HDP ve FETÖ üzerinden yürütülen propagandalara biraz da bu gözle bakmak lazım. Mesele sadece terörle mücadele değil, mesele biraz da otoriterleşmeyi, demokrasi dışı düzenlemeleri meşru kılmak. İktidarın hükmettiği alanları genişletmek. Terör var diyerek muhalefeti yapılan düzenlemeler karşısında konuşamaz hale getirmek.
Belki absürt gelecek ama siyasi iktidar tam 19 yıldır FETÖ ile iktidarını yürütüyor. İlk on yıl FETÖ’yü kullanarak önündeki engelleri temizledi, 15 Temmuz’dan sonra da FETÖ tehdidini kullanarak iktidarını tahkim etti. FETÖ deyince her anti demokratik düzenleme meşrulaşıyor çünkü.
Otoriter yönetimlerin psikolojik dayanağı korkudur. Bu korku tek taraflı değil, iki taraflıdır. İktidarı kaybetme, hesap verme korkusu, onları her gün biraz daha yasakçılığa, korku siyasetine zorlar. Korkutarak korkularını bastırmaya çalışırlar. Korkunun kalıcı hale gelmesi iktidarın devamı için elzemdir. Onun için korku ateşi durmadan harlanır.

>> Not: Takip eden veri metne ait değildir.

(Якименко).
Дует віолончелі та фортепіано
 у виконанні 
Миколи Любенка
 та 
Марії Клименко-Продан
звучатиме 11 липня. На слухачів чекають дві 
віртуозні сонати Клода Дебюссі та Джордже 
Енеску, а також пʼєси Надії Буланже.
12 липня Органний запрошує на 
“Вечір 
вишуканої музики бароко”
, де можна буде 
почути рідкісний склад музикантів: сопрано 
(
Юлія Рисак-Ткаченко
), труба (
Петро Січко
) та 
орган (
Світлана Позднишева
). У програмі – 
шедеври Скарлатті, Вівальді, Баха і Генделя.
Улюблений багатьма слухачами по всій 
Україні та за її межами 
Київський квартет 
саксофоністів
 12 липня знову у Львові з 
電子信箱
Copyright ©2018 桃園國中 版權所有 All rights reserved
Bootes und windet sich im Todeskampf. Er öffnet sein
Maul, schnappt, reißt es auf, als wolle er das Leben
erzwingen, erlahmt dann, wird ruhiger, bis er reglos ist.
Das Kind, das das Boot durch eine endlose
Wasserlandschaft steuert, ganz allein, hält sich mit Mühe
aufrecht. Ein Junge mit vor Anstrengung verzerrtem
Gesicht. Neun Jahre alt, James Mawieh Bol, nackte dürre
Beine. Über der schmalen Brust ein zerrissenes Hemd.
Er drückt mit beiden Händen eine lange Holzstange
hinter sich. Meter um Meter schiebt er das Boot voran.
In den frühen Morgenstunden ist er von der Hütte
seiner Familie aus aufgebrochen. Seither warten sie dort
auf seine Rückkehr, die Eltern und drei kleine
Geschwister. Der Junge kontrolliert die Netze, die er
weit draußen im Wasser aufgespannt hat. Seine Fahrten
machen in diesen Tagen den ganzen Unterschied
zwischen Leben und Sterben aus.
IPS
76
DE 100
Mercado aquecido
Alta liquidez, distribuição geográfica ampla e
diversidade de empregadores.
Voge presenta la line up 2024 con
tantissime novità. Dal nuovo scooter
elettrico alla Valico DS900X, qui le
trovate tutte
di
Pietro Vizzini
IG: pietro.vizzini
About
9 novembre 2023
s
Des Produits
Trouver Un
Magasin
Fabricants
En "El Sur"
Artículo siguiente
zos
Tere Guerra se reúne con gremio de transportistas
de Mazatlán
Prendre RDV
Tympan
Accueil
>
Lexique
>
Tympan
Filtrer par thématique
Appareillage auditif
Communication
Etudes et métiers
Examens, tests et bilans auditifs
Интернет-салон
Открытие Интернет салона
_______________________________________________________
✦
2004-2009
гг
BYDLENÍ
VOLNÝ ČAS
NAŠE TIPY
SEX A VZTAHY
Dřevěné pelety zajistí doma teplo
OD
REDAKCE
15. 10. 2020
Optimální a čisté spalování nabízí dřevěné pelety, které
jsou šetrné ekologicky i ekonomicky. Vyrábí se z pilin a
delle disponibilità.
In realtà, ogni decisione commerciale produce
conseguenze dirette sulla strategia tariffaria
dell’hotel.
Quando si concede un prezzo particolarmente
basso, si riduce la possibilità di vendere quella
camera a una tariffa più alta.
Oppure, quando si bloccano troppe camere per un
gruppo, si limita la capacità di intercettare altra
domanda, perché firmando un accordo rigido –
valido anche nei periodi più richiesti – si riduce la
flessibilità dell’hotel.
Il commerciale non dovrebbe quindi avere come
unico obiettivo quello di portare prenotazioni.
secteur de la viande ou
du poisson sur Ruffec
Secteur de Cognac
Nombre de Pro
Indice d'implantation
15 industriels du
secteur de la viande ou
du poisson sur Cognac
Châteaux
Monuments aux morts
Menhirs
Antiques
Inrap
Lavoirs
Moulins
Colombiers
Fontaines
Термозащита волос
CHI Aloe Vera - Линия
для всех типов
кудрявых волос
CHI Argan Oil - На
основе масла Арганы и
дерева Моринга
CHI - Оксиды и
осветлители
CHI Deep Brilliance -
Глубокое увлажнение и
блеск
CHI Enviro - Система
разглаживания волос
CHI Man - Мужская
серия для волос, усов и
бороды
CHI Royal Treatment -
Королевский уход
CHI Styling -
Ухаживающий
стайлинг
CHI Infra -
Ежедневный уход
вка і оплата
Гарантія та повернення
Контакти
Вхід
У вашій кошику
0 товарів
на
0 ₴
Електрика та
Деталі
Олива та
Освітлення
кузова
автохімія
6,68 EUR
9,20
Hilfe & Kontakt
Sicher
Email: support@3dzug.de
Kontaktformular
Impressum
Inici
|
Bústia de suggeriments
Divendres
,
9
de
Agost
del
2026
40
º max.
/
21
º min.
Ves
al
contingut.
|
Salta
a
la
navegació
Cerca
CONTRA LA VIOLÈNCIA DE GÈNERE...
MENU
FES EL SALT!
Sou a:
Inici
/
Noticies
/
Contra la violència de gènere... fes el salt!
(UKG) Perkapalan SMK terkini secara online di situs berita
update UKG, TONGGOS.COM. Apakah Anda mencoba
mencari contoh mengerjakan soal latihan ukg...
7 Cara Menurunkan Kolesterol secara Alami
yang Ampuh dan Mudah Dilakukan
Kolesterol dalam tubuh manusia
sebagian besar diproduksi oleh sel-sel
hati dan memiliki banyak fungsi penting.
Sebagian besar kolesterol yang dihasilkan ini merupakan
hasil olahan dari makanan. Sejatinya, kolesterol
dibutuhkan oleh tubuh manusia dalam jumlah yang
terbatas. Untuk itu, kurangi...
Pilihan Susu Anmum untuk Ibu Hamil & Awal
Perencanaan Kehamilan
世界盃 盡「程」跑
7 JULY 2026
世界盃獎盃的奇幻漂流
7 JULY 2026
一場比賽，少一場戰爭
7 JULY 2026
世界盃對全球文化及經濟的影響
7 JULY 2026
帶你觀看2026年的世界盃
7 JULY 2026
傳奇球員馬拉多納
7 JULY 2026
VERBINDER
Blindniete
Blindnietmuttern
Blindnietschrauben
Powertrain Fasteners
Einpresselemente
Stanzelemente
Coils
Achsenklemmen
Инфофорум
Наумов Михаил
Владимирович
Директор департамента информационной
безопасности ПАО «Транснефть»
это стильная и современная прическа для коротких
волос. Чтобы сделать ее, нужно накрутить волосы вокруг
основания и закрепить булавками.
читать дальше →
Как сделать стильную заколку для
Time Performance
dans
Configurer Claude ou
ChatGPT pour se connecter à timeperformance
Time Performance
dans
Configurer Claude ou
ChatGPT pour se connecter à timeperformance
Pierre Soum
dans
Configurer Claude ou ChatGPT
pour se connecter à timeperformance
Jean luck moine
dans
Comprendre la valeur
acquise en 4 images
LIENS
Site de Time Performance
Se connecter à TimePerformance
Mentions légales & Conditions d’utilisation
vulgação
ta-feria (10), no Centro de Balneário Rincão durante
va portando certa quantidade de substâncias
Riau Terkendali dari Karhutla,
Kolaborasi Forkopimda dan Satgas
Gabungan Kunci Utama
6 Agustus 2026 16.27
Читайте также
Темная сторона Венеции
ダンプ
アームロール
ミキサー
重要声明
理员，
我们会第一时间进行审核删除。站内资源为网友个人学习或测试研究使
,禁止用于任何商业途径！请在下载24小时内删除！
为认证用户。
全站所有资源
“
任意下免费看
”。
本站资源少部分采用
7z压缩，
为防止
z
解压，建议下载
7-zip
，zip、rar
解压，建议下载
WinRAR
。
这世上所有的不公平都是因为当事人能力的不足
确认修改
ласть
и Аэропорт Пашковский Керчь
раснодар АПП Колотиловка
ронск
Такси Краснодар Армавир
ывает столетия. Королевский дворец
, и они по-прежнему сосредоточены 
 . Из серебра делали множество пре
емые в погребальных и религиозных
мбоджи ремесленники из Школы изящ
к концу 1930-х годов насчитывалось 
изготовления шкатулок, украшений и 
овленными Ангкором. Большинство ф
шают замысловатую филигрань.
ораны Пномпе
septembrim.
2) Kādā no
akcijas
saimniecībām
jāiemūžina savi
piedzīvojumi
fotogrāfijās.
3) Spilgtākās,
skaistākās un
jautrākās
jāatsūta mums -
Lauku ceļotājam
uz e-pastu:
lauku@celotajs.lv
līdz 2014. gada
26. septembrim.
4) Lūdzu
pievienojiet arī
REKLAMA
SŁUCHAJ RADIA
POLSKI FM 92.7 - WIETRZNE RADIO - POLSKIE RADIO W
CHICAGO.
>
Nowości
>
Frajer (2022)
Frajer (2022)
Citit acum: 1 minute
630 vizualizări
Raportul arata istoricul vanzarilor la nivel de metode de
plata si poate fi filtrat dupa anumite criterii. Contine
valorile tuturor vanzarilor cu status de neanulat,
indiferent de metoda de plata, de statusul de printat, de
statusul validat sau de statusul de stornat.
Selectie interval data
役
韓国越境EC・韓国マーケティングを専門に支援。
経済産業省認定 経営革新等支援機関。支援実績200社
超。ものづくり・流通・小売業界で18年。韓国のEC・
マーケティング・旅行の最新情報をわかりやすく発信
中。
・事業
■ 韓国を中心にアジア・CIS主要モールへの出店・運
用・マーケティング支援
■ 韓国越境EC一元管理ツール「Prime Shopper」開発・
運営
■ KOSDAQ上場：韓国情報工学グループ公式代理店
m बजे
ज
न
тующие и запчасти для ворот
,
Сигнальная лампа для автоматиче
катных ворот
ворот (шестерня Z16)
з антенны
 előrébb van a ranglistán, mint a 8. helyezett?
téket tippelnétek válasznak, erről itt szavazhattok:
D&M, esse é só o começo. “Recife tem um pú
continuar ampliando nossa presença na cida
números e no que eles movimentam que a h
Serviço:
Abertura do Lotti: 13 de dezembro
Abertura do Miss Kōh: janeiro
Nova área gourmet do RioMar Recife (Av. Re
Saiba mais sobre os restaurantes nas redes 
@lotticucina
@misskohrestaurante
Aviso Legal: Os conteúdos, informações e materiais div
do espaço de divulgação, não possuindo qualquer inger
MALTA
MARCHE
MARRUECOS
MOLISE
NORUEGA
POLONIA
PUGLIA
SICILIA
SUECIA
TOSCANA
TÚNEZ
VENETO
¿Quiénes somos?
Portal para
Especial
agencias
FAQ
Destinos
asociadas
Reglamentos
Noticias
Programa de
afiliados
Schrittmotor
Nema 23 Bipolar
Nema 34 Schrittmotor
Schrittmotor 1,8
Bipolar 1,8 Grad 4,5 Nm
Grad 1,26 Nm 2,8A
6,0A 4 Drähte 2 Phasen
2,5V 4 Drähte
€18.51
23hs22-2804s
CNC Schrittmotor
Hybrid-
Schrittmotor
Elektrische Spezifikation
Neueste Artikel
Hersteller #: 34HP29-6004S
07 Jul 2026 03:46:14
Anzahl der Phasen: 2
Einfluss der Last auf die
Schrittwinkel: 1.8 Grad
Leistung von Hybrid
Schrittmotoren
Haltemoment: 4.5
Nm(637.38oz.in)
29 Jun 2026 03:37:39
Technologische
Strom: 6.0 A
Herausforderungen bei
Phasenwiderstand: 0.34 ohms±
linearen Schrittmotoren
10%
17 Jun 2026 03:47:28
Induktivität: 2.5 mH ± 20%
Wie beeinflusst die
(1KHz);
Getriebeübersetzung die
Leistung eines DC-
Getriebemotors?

Fakat insan, korkulara alışan, zamanla onu aşan bir yaratık. Korku her konuda mağlup olduğu, teslim olduğu bir unsur değil. Özellikle açlığın, sefaletin kol gezdiği, aş-ekmek ihtiyacının dayanılmaz hal aldığı topluluklarda hiçbir korku barajı toplumu durduramaz. Toplum önce konuşmaya, sonra homurdanmaya, sonra da her türlü korkuyu aşarak siyasi tercihlerini değiştirmeye, muhalefetini gizliden açık hale getirmeye başlar.
Bugün ciddi bir ekonomik kriz ve demokrasi/yönetim krizi ile karşı karşıyayız. Siyasi irade tasarruflarında giderek toplumsal eğilimleri yok saymaya, devleti kendi kitlesinden ibaret gören bir politika izlemeye başladı. Kutuplaştırma, iktidarın biricik malzemesi ve stratejisi haline geldi. Oysa siyaset, bir birleştirme, toplumsal ihtilafları uzlaşarak, konuşarak, dost kalarak çözme işidir. Doğru siyaset toplumu bir bütün olarak kucaklar, bir kulağını kendi kitlesine, öteki kulağını kendine oy vermeyenlere verir. Herkesi dinler, herkesi mutlu edecek yol ve yöntemler arar. Ortak çözümler üretmeye çalışır, bir tarafın çözümünü öteki tarafın sorunu haline getirmez. Adaletle hareket eder, çünkü adalet toplumdaki renklere, desenlere bakmaz, herkese hakkı olanı vermeyi öngörür.
Bu ölçüler içinde bir reform mümkün müdür? Bu, iktidara bağlı. Demokrasi, şeffaflık, kuvvetler ayrılığı, hesap verilebilirlik, zamanı gelince gitmeyi bilmek demektir. Bir taraftan reformdan söz edip diğer taraftan HDPve FETÖ üzerinden korku siyaseti yapmak, iki densizin sözlerinden darbe tehdidi çıkarmak iktidarı reform yapmaya götürmez. Korku ve tehdit tam tersine yasakçılığı, özgürlüklerin daraltılmasını getirir. Siyasi iktidar reform yapacaksa önce bu korku dilini ve tehdit icat etme politikasını bırakmalıdır.